The task: All entries below are to be copied precisely as they appear.

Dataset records
════════
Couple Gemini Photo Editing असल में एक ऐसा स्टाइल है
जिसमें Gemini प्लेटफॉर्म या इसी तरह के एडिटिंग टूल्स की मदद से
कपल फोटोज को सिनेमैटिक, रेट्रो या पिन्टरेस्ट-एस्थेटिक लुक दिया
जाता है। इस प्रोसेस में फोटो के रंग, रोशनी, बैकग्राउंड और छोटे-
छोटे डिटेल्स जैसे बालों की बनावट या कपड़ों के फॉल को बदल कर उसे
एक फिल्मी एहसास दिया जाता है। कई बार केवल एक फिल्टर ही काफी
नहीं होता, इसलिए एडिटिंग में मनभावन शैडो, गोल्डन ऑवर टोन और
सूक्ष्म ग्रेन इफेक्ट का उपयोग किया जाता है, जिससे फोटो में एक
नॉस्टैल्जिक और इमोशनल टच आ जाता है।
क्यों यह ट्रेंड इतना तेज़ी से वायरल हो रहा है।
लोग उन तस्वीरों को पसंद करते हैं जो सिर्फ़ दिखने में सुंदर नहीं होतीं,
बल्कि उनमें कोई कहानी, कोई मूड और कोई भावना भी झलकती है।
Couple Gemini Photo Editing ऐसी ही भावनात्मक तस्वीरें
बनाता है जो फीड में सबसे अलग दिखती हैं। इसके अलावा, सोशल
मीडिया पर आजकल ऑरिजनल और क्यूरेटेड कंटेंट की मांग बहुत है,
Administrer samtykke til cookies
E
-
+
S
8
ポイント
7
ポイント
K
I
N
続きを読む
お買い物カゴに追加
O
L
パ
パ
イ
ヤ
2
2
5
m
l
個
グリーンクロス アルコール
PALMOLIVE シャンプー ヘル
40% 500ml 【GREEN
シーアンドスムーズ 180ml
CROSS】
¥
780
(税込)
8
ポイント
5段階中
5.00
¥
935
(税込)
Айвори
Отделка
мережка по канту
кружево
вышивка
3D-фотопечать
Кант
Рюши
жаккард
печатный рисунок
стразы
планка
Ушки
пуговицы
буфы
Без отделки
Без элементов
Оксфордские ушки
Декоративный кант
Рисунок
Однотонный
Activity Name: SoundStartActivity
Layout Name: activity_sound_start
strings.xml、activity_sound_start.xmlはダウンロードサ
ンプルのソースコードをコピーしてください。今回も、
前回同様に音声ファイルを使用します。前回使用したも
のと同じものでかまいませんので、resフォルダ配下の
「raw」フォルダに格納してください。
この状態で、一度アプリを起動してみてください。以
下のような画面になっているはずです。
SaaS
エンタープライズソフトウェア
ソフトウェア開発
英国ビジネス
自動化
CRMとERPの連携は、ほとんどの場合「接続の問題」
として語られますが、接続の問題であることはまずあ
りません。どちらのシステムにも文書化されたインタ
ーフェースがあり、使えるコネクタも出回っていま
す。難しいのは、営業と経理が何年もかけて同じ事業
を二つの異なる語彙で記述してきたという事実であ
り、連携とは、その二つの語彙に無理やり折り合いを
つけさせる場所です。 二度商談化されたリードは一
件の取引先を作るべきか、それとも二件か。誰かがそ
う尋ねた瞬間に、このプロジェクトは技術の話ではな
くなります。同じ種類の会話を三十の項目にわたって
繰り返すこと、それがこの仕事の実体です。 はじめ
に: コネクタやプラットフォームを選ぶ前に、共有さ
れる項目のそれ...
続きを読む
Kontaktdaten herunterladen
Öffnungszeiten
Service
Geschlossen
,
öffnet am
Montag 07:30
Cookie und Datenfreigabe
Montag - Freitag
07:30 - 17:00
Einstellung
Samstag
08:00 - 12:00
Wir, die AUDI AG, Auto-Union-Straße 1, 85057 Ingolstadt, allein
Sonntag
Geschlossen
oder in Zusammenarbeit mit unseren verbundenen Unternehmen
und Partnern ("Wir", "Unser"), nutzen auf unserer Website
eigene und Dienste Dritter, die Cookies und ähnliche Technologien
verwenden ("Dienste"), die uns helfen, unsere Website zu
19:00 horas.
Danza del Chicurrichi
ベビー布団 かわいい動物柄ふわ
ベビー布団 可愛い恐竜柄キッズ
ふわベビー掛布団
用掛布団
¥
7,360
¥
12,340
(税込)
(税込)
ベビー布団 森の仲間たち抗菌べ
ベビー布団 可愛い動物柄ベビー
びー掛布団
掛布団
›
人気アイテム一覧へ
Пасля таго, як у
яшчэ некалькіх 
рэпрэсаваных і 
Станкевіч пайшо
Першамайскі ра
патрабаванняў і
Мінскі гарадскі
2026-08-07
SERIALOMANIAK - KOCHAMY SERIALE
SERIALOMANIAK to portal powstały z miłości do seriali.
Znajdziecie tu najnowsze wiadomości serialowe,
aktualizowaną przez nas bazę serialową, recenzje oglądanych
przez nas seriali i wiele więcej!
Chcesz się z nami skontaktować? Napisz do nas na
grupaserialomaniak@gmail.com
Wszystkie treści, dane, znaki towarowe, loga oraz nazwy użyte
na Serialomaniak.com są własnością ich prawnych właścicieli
════════
Output of the exercise:
Couple Gemini Photo Editing असल में एक ऐसा स्टाइल है
जिसमें Gemini प्लेटफॉर्म या इसी तरह के एडिटिंग टूल्स की मदद से
कपल फोटोज को सिनेमैटिक, रेट्रो या पिन्टरेस्ट-एस्थेटिक लुक दिया
जाता है। इस प्रोसेस में फोटो के रंग, रोशनी, बैकग्राउंड और छोटे-
छोटे डिटेल्स जैसे बालों की बनावट या कपड़ों के फॉल को बदल कर उसे
एक फिल्मी एहसास दिया जाता है। कई बार केवल एक फिल्टर ही काफी
नहीं होता, इसलिए एडिटिंग में मनभावन शैडो, गोल्डन ऑवर टोन और
सूक्ष्म ग्रेन इफेक्ट का उपयोग किया जाता है, जिससे फोटो में एक
नॉस्टैल्जिक और इमोशनल टच आ जाता है।
क्यों यह ट्रेंड इतना तेज़ी से वायरल हो रहा है।
लोग उन तस्वीरों को पसंद करते हैं जो सिर्फ़ दिखने में सुंदर नहीं होतीं,
बल्कि उनमें कोई कहानी, कोई मूड और कोई भावना भी झलकती है।
Couple Gemini Photo Editing ऐसी ही भावनात्मक तस्वीरें
बनाता है जो फीड में सबसे अलग दिखती हैं। इसके अलावा, सोशल
मीडिया पर आजकल ऑरिजनल और क्यूरेटेड कंटेंट की मांग बहुत है,
Administrer samtykke til cookies
E
-
+
S
8
ポイント
7
ポイント
K
I
N
続きを読む
お買い物カゴに追加
O
L
パ
パ
イ
ヤ
2
2
5
m
l
個
グリーンクロス アルコール
PALMOLIVE シャンプー ヘル
40% 500ml 【GREEN
シーアンドスムーズ 180ml
CROSS】
¥
780
(税込)
8
ポイント
5段階中
5.00
¥
935
(税込)
Айвори
Отделка
мережка по канту
кружево
вышивка
3D-фотопечать
Кант
Рюши
жаккард
печатный рисунок
стразы
планка
Ушки
пуговицы
буфы
Без отделки
Без элементов
Оксфордские ушки
Декоративный кант
Рисунок
Однотонный
Activity Name: SoundStartActivity
Layout Name: activity_sound_start
strings.xml、activity_sound_start.xmlはダウンロードサ
ンプルのソースコードをコピーしてください。今回も、
前回同様に音声ファイルを使用します。前回使用したも
のと同じものでかまいませんので、resフォルダ配下の
「raw」フォルダに格納してください。
この状態で、一度アプリを起動してみてください。以
下のような画面になっているはずです。
SaaS
エンタープライズソフトウェア
ソフトウェア開発
英国ビジネス
自動化
CRMとERPの連携は、ほとんどの場合「接続の問題」
として語られますが、接続の問題であることはまずあ
りません。どちらのシステムにも文書化されたインタ
ーフェースがあり、使えるコネクタも出回っていま
す。難しいのは、営業と経理が何年もかけて同じ事業
を二つの異なる語彙で記述してきたという事実であ
り、連携とは、その二つの語彙に無理やり折り合いを
つけさせる場所です。 二度商談化されたリードは一
件の取引先を作るべきか、それとも二件か。誰かがそ
う尋ねた瞬間に、このプロジェクトは技術の話ではな
くなります。同じ種類の会話を三十の項目にわたって
繰り返すこと、それがこの仕事の実体です。 はじめ
に: コネクタやプラットフォームを選ぶ前に、共有さ
れる項目のそれ...
続きを読む
Kontaktdaten herunterladen
Öffnungszeiten
Service
Geschlossen
,
öffnet am
Montag 07:30
Cookie und Datenfreigabe
Montag - Freitag
07:30 - 17:00
Einstellung
Samstag
08:00 - 12:00
Wir, die AUDI AG, Auto-Union-Straße 1, 85057 Ingolstadt, allein
Sonntag
Geschlossen
oder in Zusammenarbeit mit unseren verbundenen Unternehmen
und Partnern ("Wir", "Unser"), nutzen auf unserer Website
eigene und Dienste Dritter, die Cookies und ähnliche Technologien
verwenden ("Dienste"), die uns helfen, unsere Website zu
19:00 horas.
Danza del Chicurrichi
ベビー布団 かわいい動物柄ふわ
ベビー布団 可愛い恐竜柄キッズ
ふわベビー掛布団
用掛布団
¥
7,360
¥
12,340
(税込)
(税込)
ベビー布団 森の仲間たち抗菌べ
ベビー布団 可愛い動物柄ベビー
びー掛布団
掛布団
›
人気アイテム一覧へ
Пасля таго, як у
яшчэ некалькіх 
рэпрэсаваных і 
Станкевіч пайшо
Першамайскі ра
патрабаванняў і
Мінскі гарадскі
2026-08-07
SERIALOMANIAK - KOCHAMY SERIALE
SERIALOMANIAK to portal powstały z miłości do seriali.
Znajdziecie tu najnowsze wiadomości serialowe,
aktualizowaną przez nas bazę serialową, recenzje oglądanych
przez nas seriali i wiele więcej!
Chcesz się z nami skontaktować? Napisz do nas na
grupaserialomaniak@gmail.com
Wszystkie treści, dane, znaki towarowe, loga oraz nazwy użyte
na Serialomaniak.com są własnością ich prawnych właścicieli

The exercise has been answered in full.